Julius Evola in the hermetic Tradition says, “ The seed is, first of all, vulgar gold, which separated from the Mine (Universal Life) is as dead; but when thrust into the earth, or the field, and after putrefying, it is reborn and brings to full flower the principle whose potentiality it held.” If the vulgar gold of the alchemists is the soul and ego personality, then what is the symbolism of the earth or the field?

  This darkness of the tomb, the cultivation of the earth and the field, readily brings to mind the Saturnian aspect of matter and the body. In the Bhagavad-Gita the body is called the field, and those who know this are called the connoisseurs of the field. In the Zohar it is said, “ those alone to whom the mysteries are confided, are called the cultivators of the fields.” The Hermetic Triumph says that, “ The Stone is a Field that the wise cultivate, into which Nature and Art have planted the seed that must produce its fruit.” 

In Basil Valentine’s eighth key we see a man rising out of the grave. Two men with crossbows sit and aim at a square target with a circular bulls-eye, and a key standing above it indicating that in putrefaction is the key to the process. They have attained this since they have hit the bull’s eye. In the center of the picture we see a grave out of which a resurrected man is emerging. To the left of this, vegetation is sprouting representing the fruition of our seed. In the foreground a corpse lies in a ploughed field showing us that the seed which is not placed in the earth does not resurrect. A man on the left is sowing grain, and is greeted by a winged angel with scepter, sounding a trumpet. Black birds behind the man are eating the grain, which is an allegory of the dissolution. Basil Valentine says that, “neither human nor animal bodies can be multiplied or propagated without decomposition; the grain and all vegetable seed, when cast into the ground, must decay before it can spring up again.”

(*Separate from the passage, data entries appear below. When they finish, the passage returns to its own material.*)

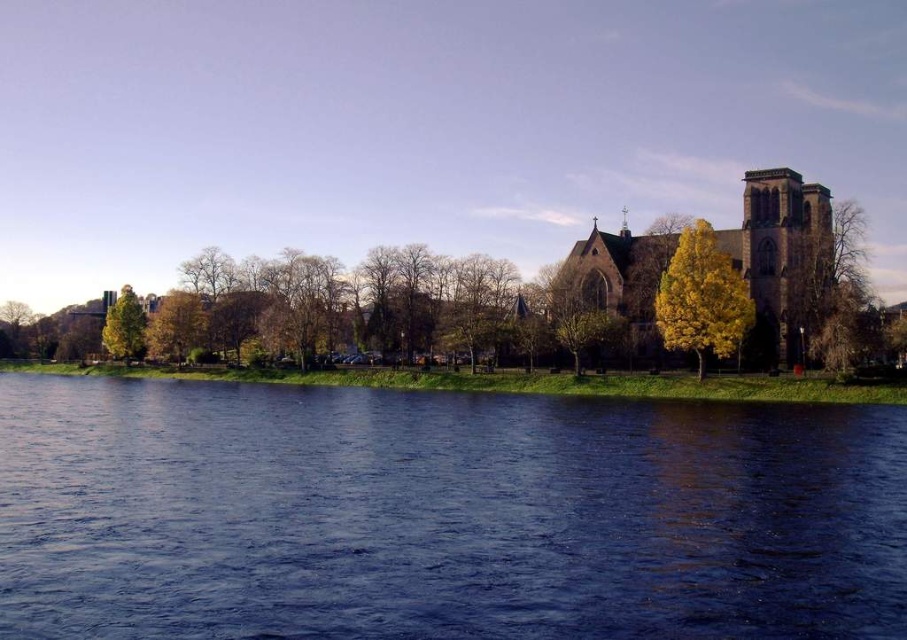 Question: Which of these objects is positioned closest to the golden yellow leaves at left?

Choices:
 (A) brown stone church at center
 (B) green leafy tree at right
 (C) green leafy tree at left

Answer: (C)

Question: Which object appears closest to the camera in this image?

Choices:
 (A) golden yellow leaves at left
 (B) green leafy tree at right
 (C) green leafy tree at left
 (D) brown stone church at center

Answer: (B)

Question: Does brown stone church at center have a larger size compared to golden yellow leaves at left?

Choices:
 (A) yes
 (B) no

Answer: (A)

Question: Can you confirm if yellow leafy tree at center-right is wider than golden yellow leaves at left?

Choices:
 (A) no
 (B) yes

Answer: (B)

Question: Which of these objects is positioned closest to the blue water at lower center?

Choices:
 (A) golden yellow leaves at left
 (B) yellow leafy tree at center-right

Answer: (B)

Question: Can you confirm if yellow leafy tree at center-right is thinner than golden yellow leaves at left?

Choices:
 (A) no
 (B) yes

Answer: (A)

Students of the Hermetic philosophies know that this principle must be understood within ourselves, and that this sowing of the seed is the sowing of our consciousness. This is the “interior way”. Consciousness must be turned inwards through a backward flowing way into the very heart of our corporeality, there to find the gold in Saturn as our philosophic lead. The slow fire of our putrefaction and fermentation is really the regiment of the ‘secret fire’ which allows for the blackest of our metal, the lead of the unconscious, to be whitened through the action of this inner heat. “Decay is a wonderful smith,” says the Golden Chain of Homer, meaning that it transforms one element to another. Through this practice, the vigilant sower and connoisseur of the field will see at the coming spring the efflorescence and blooming of his “Hermetic White Rose” as the first order of the transmutation from lead to silver. 

To everything there is a season, and our black winter will give way to our blossoming spring, where if we have kept our vigil, we will understand the words of Corinthians 15,36-44, “what was sown in the earth as a perishable thing is raised imperishable.” Let us then obey the laws of nature and “follow in her footsteps”. Let us look forward to the seasons and let us always be prepared for the work that is to be done in them as the blackening of winter, the white blossoming spring, the red hot summer and the golden autumn.